Have you ever felt that your cell phone was listening to you? I think it is safe to say that everyone has had a conversation with someone about a topic, and the next time you get on your smartphone app, you see apps advertising the product that was directly related to the conversation. One of China’s most popular retail apps, Pinduoduo, has been caught red-handed utilizing malware to acquire personal information. The app bypasses a user’s cell phone security, monitors user activities, checks notifications, reads private messages, and changes your phone’s settings.
This level of intrusion has never been seen from a mainstream company like Pinduoduo. It would be equivalent to Amazon being caught doing this in America. Some might say this is the type of governmental overreach that occurs in China all the time. However, the Chinese government enacted comprehensive data privacy legislation in 2021 to crack down on companies attempting to utilize discovered vulnerabilities software to gather information without having a person’s permission to do so.
What should be concerning to us here in the United States is that Pinduoduo is the sister company to Temu. It recently launched in the US and used a Superbowl commercial in February to introduce itself to our country. The Temu app is currently topping the US download charts and is expanding its reach at a rapid pace in many western markets. Pinduoduo currently has 750 million users in China. If their app had been written with malware code embedded in it, it’s not too far of a stretch to think Temu’s smartphone app was also developed with the same nefarious code.

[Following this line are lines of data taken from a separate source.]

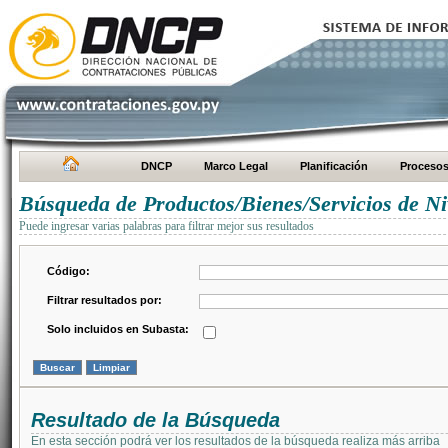
DNCP
Marco Legal
Planificación
Proceso
Búsqueda de Productos/Bienes/Servicios de Ni
Puede ingresar varias palabras para filtrar mejor sus resultados
Código:
Filtrar resultados por:
Solo incluidos en Subasta:
Resultado de la Búsqueda
En esta sección podrá ver los resultados de la búsqueda realiza más arriba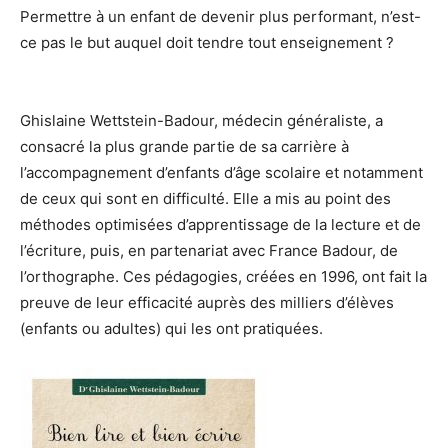
Permettre à un enfant
de devenir plus performant, n’est-
ce pas le but auquel doit tendre tout enseignement ?
Ghislaine Wettstein-Badour, médecin généraliste, a
consacré la plus grande partie de sa carrière à
l’accompagnement d’enfants d’âge scolaire et notamment
de ceux qui sont en difficulté. Elle a mis au point des
méthodes optimisées d’apprentissage de la lecture et de
l’écriture, puis, en partenariat avec France Badour, de
l’orthographe. Ces pédagogies, créées en 1996, ont fait la
preuve de leur efficacité auprès des milliers d’élèves
(enfants ou adultes) qui les ont pratiquées.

According to CNN, “according to a current Pinduoduo employee, the company set up a team of about 100 engineers and product managers to dig for vulnerabilities in Android phones, develop ways to exploit them — and turn that into profit.” This was an intentional effort to exploit their customers and undermine their competition by collecting user data on their smartphone apps. They even attempted to disguise what they were doing by initially only targeting users in small towns and rural areas and staying away from people living in megacities like Shanghai or Beijing to reduce the risk of being exposed.

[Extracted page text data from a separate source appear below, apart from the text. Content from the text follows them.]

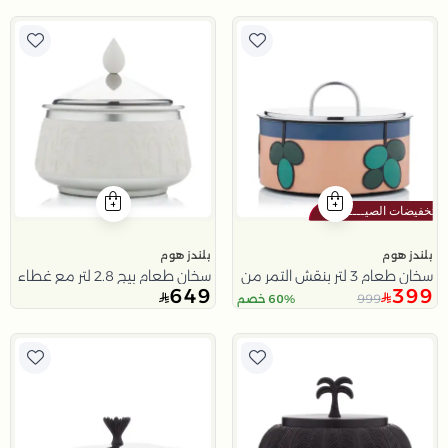
بلندز هوم
بلندز هوم
سخان طعام 3 لتر بنقش التمر من ملاذ
سخان طعام بيج 2.8 لتر مع غطاء فضي من ملاذ
649
399
999
60% خصم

Once the initial story broke at the end of February by a cybersecurity firm called Dark Navy, Pinduoduo immediately released an update of its smartphone app, version 6.50.0. This update removed the exploits that were in the previous versions. The team that had specifically been working on exploiting Android vulnerabilities was disbanded and most of the engineers transferred to different departments at their subsidiary Temu.
The Chinese Ministry of Industry and Technology is the governmental body that is responsible for enforcing the newly enacted regulations on companies within their country. This is turning out to be a major embarrassment for that department as Pinduoduo conducted these privacy data violations right out in plain view of them. Only when an individual cybersecurity firm decided to investigate was the discovery made and reported about the app’s transgressions.
All eyes will be watching the fallout of this revelation both in China and around the world as governments see what kind of recourse is taken for a major company that blatantly ignored privacy data laws. Every major corporation will also be keeping an eye on it so they can determine how closely their operations need to follow these regulations. It will certainly set a precedent and a standard for all corporations to follow moving forward.